Norwegian Study: Global Warming Less Severe Than Feared
Numerous news outlets are reporting the findings of a study from the Research Council of Norway — a government agency — which concludes that (in Bloomberg's version) "After the planet's average surface temperature rose through the 1990s, the increase has almost leveled off at the level of 2000, while ocean water temperature has also stabilized." The New York Times' Dot Earth blog offers some reasons to be skeptical of the findings.
[quote]Do you know what the problem with that argument is? The problem is that regardless of what the magnitude of anthropogenic global warming actually is, it *started* with substantial political and corporate interests framing it as certain and apocalyptic.[/quote]
Actually when scientists first started warning that the consequences of CO2 could be extreme and dire there where no political interests interested at all in the topic. Fouriers warnings in the 1870s about the greenhouse effect where pretty much ignored until the early 1900s when data started to come in that the infrared absorbsion properties of CO2 he had observed in the laboratory and he postulated would affect the atmosphere where turning up localized around roads and automobile heavy areas. From that point CO2 climate change was pretty much confirmed in theory and observation but still a bit abstract until later in the 1900s when new data found that some of the droughts and changes in arctic and oceanic conditions where directly caused by it.
Unfortunately the other thing that happened in the 1900s was a growth of anti-science activism around creationism and various health kookery, and some of this bled over into physics denialism which found an apreciative audience amongst conservative audiences who had decided that tempering the carbon economy was "socialist". And now here we are with half the planet insistent on denying the evidence in front of their eyes.

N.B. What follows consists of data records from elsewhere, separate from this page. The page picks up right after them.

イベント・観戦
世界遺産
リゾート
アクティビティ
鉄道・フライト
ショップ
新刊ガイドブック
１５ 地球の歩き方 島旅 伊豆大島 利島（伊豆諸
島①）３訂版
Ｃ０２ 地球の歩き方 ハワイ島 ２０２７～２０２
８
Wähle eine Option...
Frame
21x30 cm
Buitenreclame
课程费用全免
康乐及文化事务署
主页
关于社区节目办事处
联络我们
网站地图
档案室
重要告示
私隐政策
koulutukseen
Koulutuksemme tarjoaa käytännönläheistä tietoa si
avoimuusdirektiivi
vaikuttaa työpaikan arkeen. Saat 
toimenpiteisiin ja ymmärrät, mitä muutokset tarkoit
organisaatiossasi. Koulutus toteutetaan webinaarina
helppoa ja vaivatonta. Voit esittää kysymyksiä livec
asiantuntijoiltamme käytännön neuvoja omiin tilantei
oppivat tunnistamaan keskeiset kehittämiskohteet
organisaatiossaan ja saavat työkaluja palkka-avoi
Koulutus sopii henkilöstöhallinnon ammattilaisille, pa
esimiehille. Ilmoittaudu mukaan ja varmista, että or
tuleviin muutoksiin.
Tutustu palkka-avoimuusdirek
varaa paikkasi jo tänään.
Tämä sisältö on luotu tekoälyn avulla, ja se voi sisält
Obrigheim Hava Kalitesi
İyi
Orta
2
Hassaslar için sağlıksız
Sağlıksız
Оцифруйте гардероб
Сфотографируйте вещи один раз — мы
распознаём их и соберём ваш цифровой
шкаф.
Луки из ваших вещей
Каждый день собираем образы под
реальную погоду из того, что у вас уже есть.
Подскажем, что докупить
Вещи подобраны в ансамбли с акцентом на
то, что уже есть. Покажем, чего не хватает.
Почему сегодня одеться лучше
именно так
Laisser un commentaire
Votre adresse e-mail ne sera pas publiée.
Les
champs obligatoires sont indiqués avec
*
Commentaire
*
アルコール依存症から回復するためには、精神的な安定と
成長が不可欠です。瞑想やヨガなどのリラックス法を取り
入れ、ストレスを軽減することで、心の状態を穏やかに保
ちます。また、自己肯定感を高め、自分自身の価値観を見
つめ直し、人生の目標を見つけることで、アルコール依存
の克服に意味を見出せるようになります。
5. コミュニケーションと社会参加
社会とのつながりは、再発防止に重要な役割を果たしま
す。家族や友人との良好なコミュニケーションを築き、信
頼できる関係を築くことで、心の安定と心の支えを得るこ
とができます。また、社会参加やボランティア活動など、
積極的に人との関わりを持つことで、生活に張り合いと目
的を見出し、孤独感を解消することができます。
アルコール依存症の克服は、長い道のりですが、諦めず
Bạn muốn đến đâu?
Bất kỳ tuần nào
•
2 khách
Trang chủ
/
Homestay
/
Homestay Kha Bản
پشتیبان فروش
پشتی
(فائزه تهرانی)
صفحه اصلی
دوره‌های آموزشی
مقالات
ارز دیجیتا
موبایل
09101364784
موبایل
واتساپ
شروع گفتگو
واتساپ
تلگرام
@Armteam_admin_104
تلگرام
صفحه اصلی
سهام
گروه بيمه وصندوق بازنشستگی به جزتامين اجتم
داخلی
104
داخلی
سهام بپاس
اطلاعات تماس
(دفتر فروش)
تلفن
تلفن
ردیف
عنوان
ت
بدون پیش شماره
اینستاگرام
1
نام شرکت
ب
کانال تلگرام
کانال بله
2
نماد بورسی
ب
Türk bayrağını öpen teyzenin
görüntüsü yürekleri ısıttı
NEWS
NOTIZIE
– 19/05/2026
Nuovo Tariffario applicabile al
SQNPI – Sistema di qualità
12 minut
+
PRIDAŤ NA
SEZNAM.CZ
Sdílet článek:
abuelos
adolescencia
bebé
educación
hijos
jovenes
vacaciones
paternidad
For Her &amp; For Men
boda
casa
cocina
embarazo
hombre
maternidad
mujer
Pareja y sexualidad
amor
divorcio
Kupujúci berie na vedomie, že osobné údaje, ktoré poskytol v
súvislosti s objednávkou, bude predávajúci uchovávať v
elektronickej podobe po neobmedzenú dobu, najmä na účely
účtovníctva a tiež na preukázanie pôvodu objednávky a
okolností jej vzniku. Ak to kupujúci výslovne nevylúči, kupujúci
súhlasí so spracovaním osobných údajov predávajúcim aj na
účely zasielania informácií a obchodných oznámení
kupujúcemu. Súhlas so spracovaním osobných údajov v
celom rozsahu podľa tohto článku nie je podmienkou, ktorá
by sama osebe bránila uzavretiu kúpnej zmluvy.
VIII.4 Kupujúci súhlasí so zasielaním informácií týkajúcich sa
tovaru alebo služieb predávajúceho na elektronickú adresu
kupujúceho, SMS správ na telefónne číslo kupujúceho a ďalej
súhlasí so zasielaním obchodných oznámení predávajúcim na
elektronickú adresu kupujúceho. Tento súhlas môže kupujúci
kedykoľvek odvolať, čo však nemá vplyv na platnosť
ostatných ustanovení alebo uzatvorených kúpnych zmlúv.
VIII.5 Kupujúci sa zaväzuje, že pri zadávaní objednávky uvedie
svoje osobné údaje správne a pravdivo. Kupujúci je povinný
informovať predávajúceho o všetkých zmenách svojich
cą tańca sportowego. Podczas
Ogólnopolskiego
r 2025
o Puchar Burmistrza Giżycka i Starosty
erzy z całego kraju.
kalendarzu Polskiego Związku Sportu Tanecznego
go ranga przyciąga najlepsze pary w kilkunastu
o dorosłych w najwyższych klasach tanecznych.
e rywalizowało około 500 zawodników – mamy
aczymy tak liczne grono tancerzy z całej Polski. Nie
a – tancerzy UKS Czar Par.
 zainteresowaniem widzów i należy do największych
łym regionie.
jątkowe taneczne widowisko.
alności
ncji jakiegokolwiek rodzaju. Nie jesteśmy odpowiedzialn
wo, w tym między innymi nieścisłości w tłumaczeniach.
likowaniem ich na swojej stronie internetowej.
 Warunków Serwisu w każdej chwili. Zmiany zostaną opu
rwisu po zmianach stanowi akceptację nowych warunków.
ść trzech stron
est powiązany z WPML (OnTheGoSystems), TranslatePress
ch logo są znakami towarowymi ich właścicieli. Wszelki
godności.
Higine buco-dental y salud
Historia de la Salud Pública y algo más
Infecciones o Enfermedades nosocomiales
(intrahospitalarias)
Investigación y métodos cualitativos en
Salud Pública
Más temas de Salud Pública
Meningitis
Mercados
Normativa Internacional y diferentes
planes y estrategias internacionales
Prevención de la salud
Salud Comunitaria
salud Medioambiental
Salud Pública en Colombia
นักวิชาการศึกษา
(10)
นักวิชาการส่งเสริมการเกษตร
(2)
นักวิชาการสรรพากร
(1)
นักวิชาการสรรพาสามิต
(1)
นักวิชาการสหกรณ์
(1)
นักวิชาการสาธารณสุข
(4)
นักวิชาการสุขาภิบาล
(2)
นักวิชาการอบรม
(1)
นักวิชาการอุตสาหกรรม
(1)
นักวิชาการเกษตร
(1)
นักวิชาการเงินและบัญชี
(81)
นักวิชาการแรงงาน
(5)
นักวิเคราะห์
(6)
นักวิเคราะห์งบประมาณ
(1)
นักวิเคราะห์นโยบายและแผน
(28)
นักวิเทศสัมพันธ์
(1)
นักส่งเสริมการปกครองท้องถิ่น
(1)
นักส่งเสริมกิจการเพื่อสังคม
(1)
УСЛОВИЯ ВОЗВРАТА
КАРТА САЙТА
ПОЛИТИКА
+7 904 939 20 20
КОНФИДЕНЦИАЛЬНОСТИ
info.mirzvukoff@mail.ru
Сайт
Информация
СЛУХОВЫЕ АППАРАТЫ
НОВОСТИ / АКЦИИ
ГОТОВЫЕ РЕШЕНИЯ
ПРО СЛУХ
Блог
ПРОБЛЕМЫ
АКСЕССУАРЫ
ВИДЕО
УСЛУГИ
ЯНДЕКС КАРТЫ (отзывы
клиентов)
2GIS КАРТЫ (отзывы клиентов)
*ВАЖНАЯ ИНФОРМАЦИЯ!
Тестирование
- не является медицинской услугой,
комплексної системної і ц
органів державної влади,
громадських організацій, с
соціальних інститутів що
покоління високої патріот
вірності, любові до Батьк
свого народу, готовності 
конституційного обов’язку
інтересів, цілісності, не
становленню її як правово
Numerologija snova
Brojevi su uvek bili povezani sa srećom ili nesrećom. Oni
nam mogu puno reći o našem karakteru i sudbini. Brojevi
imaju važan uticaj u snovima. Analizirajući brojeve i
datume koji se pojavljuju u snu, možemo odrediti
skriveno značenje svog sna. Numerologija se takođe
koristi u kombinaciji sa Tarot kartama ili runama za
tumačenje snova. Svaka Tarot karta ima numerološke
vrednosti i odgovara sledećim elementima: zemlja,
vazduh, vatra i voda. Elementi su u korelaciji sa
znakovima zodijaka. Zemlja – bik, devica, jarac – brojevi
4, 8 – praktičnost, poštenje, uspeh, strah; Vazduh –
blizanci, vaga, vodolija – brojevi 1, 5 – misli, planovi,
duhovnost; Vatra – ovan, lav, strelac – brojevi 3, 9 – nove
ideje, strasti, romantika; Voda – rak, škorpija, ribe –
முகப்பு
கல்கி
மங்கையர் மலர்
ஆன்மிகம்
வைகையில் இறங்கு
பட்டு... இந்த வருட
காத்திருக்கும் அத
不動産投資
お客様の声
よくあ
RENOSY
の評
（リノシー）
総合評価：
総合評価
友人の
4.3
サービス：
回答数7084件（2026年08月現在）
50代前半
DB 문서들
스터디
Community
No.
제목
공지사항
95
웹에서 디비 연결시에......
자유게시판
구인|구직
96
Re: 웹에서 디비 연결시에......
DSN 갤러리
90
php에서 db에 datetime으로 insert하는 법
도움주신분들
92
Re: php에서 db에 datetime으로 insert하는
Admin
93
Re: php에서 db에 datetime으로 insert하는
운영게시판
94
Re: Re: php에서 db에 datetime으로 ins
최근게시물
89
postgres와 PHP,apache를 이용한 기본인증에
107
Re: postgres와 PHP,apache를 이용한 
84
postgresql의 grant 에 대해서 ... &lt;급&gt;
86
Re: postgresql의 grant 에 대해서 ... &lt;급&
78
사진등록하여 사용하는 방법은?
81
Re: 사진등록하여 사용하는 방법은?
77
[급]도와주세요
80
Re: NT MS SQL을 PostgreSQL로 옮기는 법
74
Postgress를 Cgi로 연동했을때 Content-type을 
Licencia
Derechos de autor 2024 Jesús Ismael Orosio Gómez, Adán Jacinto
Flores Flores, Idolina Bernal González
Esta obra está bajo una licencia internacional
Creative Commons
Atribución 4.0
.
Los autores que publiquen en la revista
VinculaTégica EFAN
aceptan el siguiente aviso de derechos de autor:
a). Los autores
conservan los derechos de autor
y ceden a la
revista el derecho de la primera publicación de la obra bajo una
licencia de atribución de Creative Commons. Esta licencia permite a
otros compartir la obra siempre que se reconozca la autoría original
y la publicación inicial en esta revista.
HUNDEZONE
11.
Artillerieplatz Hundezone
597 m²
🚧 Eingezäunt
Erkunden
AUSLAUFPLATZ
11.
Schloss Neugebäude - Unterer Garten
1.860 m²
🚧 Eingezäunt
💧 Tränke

We've had nearly a 150 years of physics to get here, and now its "political interests" that are making the carbon molecules absorb infra red.
Well congratulations conservatives, it wasn't us scientific folk that decided atoms have a liberal bias, you goons.
Excuse the Unicode crap in my posts. That's an apostrophe, and slashdot is busted.
If these are the questions that you're asking now that you don't believe the "global warming narrative," you clearly didn't have a very thoughtful basis for your original belief either, if you're indeed being truthful about your personal conversion, which I must say that I found doubtful. Honestly, I would have expected a heck of a lot more thought out of an astrophysicist.
What is of concern is not prehistoric change and long-term trends. There are many ways to influence a physical system and the concern is about very recent, very rapid change that is human-induced. It doesn't matter if there have been different past driving forces, or that there is a very slow, long-term trend. If we're causing a much larger, much faster change with our present activity, none of the distractions that you mention are particularly relevant.